All that should come back is the lines of the data below from the one containing "Топ Новости Недели" to the one containing "безопасной покупке игровых аккаунтов...", inclusive, exactly as they stand.

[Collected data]
***
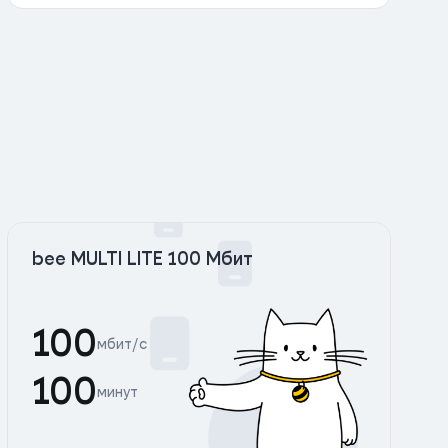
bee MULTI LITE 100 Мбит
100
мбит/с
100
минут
***
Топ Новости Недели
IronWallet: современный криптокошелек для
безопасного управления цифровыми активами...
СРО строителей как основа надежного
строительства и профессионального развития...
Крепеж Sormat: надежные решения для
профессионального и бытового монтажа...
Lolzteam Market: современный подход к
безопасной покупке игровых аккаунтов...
***
EXERCISE RESPONSE:
Топ Новости Недели
IronWallet: современный криптокошелек для
безопасного управления цифровыми активами...
СРО строителей как основа надежного
строительства и профессионального развития...
Крепеж Sormat: надежные решения для
профессионального и бытового монтажа...
Lolzteam Market: современный подход к
безопасной покупке игровых аккаунтов...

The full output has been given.